Nic dziwnego, że LCD Soundsystem to fetysz muzycznych magazynów w stylu Pitchforka. To zespół, który odgrywa rolę zespołu (ze swoimi wykalkulowanymi pożegnaniami i powrotami) i nagrywa piosenki o nagrywaniu piosenek. O fandomie, muzycznej kulturze, przyjaciołach ze świata muzyki i westchnieniach przeszłości. Wszystko zlepione w strawny, eklektyczny miks.

Otwierająca płytę „Oh Baby” zaczyna się nerwowym tykaniem, jak z filmu o heiście (a może to tylko skojarzenie na hasło „baby”), szybko rozmiękczonym przez wokal i wytłumione elektroniczne pierdki, przez które kawałek ostatecznie bardziej przypomina finisz słodko-gorzkiego rom-comu. To takie zaproszenie w podróż, która zaczyna się po podróży właściwej – wyprawę śladem wspomnień. „I just open the window and let the light in.
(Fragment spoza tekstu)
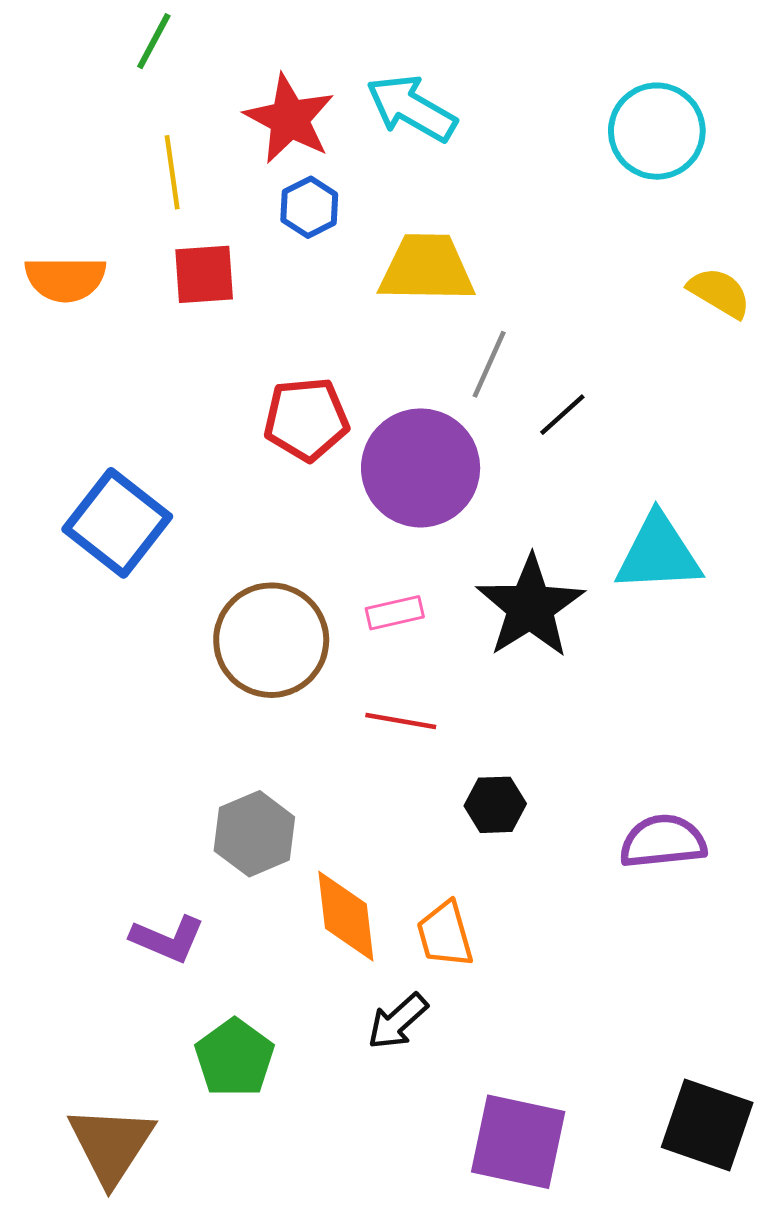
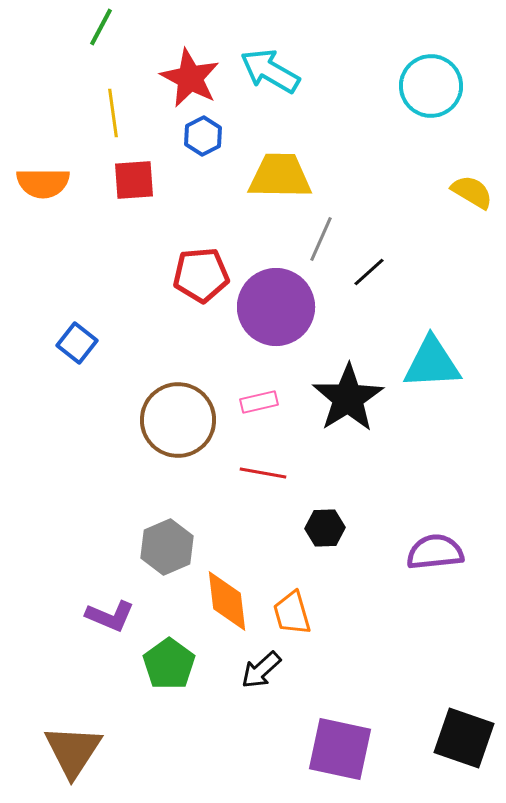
blue square: (117, 523) -> (77, 343), size x0.6
green pentagon: (235, 1058) -> (169, 664), moved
The light burns your eyes, but it eases with each passing frame. Yeah your head like a block, stuffed with unwritten letters to some far away friends„, śpiewa już James Murphy w kolejnej piosence „Other Voices„. Listów do i od starych przyjaciół pełne są pozostałe utwory. Do Leonarda Cohena, dla którego zarezerwowany był gościnny występ na płycie, do Lou Reeda, Joy Division, do Davida Bowiego.
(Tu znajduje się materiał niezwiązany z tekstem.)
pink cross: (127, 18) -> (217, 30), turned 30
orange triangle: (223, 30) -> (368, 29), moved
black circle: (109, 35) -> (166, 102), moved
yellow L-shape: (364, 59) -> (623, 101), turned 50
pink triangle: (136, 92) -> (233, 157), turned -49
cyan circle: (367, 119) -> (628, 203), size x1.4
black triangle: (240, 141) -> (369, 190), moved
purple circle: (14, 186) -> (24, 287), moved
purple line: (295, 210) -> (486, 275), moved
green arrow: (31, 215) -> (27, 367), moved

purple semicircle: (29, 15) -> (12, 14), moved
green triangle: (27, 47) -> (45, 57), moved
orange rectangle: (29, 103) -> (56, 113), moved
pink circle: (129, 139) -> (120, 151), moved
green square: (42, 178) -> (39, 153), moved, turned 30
Zjawa Bowiego wydaje się dzwonić łańcuchami już w kawałku „Change Yr Mind„, którego rytm przerywają co rusz charakterystyczne dla artysty niepokojące brzdęki i zgrzyty, a wyniosły wokal przywodzi na myśl tę samą charyzmę i pewność siebie. Z tego miejsca płyta przechodzi do blisko dziesięciominutowej salwy dźwięków „How Do You Sleep?„. Piosenka wyściełana niby kojącymi uderzeniami kropli deszczu w szybę, doprawiona wołaniem z wnętrza syntezatora i triumfalnym refrenem złożonym ze słów „On repeat!„, składa się jakby w hymn na cześć muzycznej powtarzalności, ciągłości, przeplatania.

Przy „Tonite” płyta ponownie składa hołdy elektronicznemu plumkaniu i muzycznemu nerdostwu, żeby w tytułowym kawałku „American Dream” uciec w bardziej melodyjną, melancholijną fantazję zapisaną między przebrzmiałymi wersami punk-rockowych klasyków.

Płyta Jamesa Murphy’ego to coś jak pieśń o przeszłości – uciekającej spod nóg jak taśma bieżni do biegania. Może to właśnie metafora, która oddaje ducha czasów. Człowiek biegnie po bieżni czasu, wbrew prądowi ciągnącemu w przeszłość, a w najlepszym razie stoi w miejscu. Gubi wagę, gubią wagę słowa.